Es sind ja nur drei oder vier Schritte vom Stammplatz bis zur Futterrinne, dennoch erscheint mir der Abstand fast zu weit, denn ich fürchte immer wieder, doch ein wenig von dem Löss zu verlieren. Kaum habe ich mit der Arbeit begonnen, kommen zwei Männer des Weges, die an diesem Tage nichts zu tun haben. Ein echtes Interesse haben sie nicht, sondern sie wollen nur die Zeit vertrödeln.

Zum Arbeitsvorgang gehört, dass ich diesen Teil der Betriebsanlage am Laufen halte, indem ich auf einem Laufband stehe und dieses mit forschen Schritten antreibe, während ich schaufele.
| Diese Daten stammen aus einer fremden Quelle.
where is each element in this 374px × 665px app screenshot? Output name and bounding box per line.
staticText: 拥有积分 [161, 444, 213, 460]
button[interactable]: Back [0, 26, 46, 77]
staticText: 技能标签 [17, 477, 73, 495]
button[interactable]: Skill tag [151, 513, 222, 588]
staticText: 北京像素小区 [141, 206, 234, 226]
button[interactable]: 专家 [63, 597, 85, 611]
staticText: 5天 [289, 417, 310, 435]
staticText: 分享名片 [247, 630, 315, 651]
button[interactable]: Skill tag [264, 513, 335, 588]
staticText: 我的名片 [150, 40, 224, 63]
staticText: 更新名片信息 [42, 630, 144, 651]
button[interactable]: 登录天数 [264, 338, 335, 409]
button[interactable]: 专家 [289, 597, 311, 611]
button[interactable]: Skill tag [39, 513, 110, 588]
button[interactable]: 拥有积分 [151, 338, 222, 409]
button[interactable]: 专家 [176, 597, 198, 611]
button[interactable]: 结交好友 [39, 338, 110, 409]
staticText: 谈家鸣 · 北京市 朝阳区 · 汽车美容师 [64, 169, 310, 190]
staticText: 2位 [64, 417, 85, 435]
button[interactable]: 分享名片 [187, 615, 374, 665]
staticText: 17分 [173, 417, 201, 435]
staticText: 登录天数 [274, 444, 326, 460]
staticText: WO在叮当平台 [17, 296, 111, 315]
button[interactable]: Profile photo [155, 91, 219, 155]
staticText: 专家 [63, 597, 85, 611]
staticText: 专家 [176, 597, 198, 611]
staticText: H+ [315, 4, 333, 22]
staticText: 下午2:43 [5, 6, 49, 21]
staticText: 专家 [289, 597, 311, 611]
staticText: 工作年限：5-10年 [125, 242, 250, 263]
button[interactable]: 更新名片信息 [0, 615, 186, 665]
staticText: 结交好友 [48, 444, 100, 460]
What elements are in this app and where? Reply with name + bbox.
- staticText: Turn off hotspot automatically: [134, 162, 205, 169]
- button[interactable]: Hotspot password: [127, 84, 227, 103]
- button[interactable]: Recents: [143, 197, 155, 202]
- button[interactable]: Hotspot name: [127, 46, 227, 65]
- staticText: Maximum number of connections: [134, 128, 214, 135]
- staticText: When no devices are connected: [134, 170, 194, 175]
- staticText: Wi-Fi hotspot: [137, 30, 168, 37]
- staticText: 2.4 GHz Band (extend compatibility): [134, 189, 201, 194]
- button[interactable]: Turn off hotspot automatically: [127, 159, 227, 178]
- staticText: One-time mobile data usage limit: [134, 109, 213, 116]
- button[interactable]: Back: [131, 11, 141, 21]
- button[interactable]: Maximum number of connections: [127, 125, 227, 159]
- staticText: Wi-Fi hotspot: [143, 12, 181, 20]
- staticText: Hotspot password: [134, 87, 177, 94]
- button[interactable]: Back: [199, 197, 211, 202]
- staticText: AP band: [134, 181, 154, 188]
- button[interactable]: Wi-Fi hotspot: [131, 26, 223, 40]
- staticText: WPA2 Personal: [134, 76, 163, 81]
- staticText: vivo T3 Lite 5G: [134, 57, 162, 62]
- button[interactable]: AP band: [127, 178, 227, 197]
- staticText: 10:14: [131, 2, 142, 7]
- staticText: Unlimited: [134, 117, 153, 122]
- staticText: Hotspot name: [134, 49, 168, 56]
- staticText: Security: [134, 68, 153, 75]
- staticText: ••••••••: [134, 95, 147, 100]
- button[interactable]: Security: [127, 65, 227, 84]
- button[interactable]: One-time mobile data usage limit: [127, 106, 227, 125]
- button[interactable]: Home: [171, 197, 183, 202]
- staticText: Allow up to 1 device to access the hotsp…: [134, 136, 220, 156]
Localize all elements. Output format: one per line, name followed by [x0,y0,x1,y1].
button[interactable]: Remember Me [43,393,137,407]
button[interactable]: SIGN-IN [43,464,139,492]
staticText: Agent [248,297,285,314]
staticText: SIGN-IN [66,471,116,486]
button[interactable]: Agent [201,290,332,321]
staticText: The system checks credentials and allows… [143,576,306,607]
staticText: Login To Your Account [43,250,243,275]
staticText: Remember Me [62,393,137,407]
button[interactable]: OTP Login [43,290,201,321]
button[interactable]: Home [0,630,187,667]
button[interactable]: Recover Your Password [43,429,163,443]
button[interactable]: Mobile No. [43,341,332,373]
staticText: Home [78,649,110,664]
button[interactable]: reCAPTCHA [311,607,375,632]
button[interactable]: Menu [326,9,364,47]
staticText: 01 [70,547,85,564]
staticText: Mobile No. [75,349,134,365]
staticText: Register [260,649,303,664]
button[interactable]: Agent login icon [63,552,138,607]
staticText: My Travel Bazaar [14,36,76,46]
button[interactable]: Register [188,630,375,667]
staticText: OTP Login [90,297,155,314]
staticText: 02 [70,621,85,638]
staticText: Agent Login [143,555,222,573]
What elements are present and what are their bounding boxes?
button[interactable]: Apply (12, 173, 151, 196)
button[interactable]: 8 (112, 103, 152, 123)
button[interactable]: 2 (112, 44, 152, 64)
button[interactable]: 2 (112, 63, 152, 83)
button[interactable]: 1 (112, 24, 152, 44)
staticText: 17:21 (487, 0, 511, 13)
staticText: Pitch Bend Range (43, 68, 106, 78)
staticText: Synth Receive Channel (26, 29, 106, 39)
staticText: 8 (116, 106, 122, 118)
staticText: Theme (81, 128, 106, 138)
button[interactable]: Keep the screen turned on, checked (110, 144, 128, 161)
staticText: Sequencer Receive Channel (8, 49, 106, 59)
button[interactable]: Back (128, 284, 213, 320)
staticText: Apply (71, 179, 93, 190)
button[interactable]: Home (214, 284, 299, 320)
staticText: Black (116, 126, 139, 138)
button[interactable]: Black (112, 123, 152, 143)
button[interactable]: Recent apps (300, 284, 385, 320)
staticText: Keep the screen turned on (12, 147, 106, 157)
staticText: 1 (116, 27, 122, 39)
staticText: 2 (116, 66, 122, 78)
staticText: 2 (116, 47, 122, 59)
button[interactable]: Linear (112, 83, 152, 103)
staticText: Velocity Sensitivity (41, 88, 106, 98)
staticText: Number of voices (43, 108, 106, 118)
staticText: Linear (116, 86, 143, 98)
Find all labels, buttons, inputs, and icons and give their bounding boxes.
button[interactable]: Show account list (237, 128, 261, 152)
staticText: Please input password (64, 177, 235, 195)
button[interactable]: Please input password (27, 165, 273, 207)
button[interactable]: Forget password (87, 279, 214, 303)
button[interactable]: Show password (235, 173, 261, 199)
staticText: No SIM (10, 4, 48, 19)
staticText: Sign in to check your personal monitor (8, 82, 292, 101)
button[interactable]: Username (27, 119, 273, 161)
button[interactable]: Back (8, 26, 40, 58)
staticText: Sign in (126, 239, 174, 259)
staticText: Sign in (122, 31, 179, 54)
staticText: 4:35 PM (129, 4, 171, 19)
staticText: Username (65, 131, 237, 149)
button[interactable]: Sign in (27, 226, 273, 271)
Nun kommen also diese Blödies daher und stellen sich auf das Laufband, oder stoppen es mit einem Fuß. Schließlich ist es ganz witzig, mal so ein Laufband auszuprobieren.

Oh Mann, der ganze Antrieb erlahmt! „Hey, ihr da, geht da sofort runter!!“

Anfangs reagieren sie gar nicht und ich fühle mich zu einer kurzen Erklärung aufgefordert: „Das Gerät wird zum Arbeiten eingesetzt, das ist nicht zum Herumspielen! Ihr blockiert ja alles!“

Widerwilllig und zögernd geben sie das Laufband wieder frei. Zum Glück!